Top of Records provided

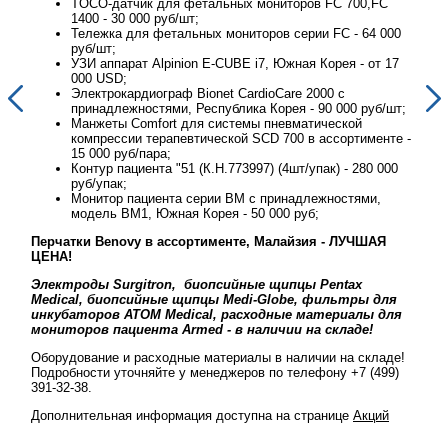
TOCO-датчик для фетальных мониторов FC 700,FC
1400 - 30 000 руб/шт;
00
Тележка для фетальных мониторов серии FC - 64 000
руб/шт;
17
УЗИ аппарат Alpinion E-CUBE i7, Южная Корея - от 17
000 USD;
Электрокардиограф Bionet CardioCare 2000 с
шт;
принадлежностями, Республика Корея - 90 000 руб/шт;
Манжеты Comfort для системы пневматической
те -
компрессии терапевтической SCD 700 в ассортименте -
15 000 руб/пара;
00
Контур пациента "51 (К.Н.773997) (4шт/упак) - 280 000
руб/упак;
Монитор пациента серии BM с принадлежностями,
модель BM1, Южная Корея - 50 000 руб;
Перчатки Benovy в ассортименте, Малайзия - ЛУЧШАЯ
Перч
ЦЕНА!
ЦЕН
Электроды Surgitron, биопсийные щипцы Pentax
Эле
ля
Medical, биопсийные щипцы Medi-Globe, фильтры для
Med
ля
инкубаторов ATOM Medical, расходные материалы для
инк
мониторов пациента Armed - в наличии на складе!
мон
де!
Оборудование и расходные материалы в наличии на складе!
Обор
9)
Подробности уточняйте у менеджеров по телефону +7 (499)
Подр
391-32-38.
391-
й
Дополнительная информация доступна на странице
Акций
Допо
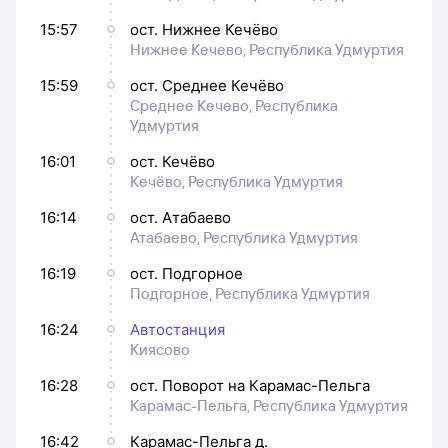
15:57
ост. Нижнее Кечёво
Нижнее Кечево, Республика Удмуртия
15:59
ост. Среднее Кечёво
Среднее Кечево, Республика
Удмуртия
16:01
ост. Кечёво
Кечёво, Республика Удмуртия
16:14
ост. Атабаево
Атабаево, Республика Удмуртия
16:19
ост. Подгорное
Подгорное, Республика Удмуртия
16:24
Автостанция
Киясово
16:28
ост. Поворот на Карамас-Пельга
Карамас-Пельга, Республика Удмуртия
16:42
Карамас-Пельга д.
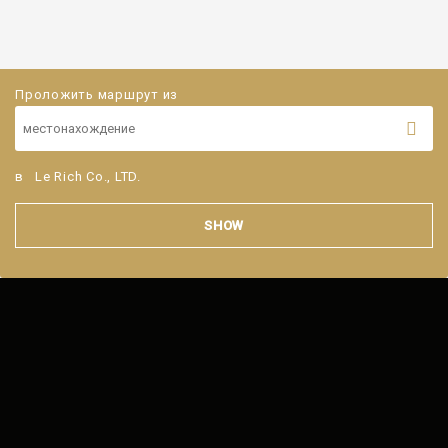
Проложить маршрут из
в
Le Rich Co., LTD.
SHOW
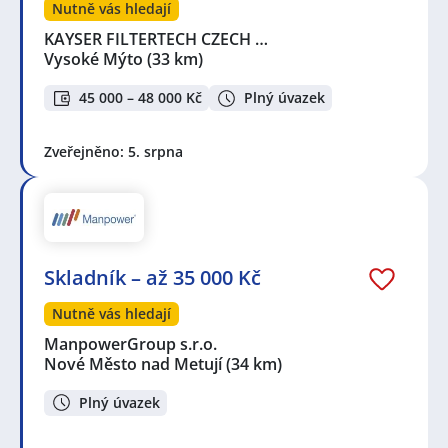
Nutně vás hledají
KAYSER FILTERTECH CZECH …
Vysoké Mýto
(33 km)
45 000 – 48 000 Kč
Plný úvazek
Zveřejněno: 5. srpna
Skladník – až 35 000 Kč
Nutně vás hledají
ManpowerGroup s.r.o.
Nové Město nad Metují
(34 km)
Plný úvazek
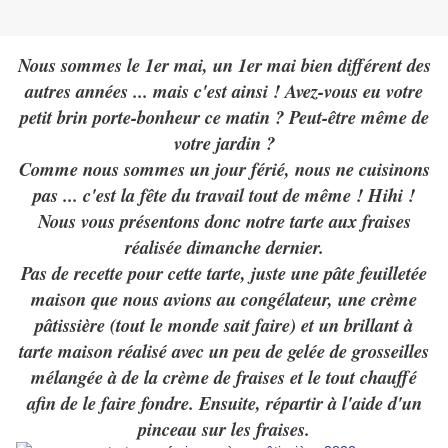
Nous sommes le 1er mai, un 1er mai bien différent des
autres années ... mais c'est ainsi ! Avez-vous eu votre
petit brin porte-bonheur ce matin ? Peut-être même de
votre jardin ?
Comme nous sommes un jour férié, nous ne cuisinons
pas ... c'est la fête du travail tout de même ! Hihi !
Nous vous présentons donc notre tarte aux fraises
réalisée dimanche dernier.
Pas de recette pour cette tarte, juste une pâte feuilletée
maison que nous avions au congélateur, une crème
pâtissière (tout le monde sait faire) et un brillant à
tarte maison réalisé avec un peu de gelée de grosseilles
mélangée à de la crème de fraises et le tout chauffé
afin de le faire fondre. Ensuite, répartir à l'aide d'un
pinceau sur les fraises.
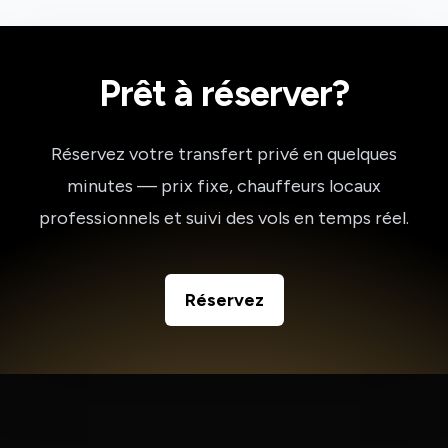
Prêt à réserver?
Réservez votre transfert privé en quelques
minutes — prix fixe, chauffeurs locaux
professionnels et suivi des vols en temps réel.
Réservez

Bottom of Records provided

*What to produce:* All of the lines above that carry the string "биопсийные" need to be found and copied.

*Exercise answer:*
Электроды Surgitron, биопсийные щипцы Pentax
Medical, биопсийные щипцы Medi-Globe, фильтры для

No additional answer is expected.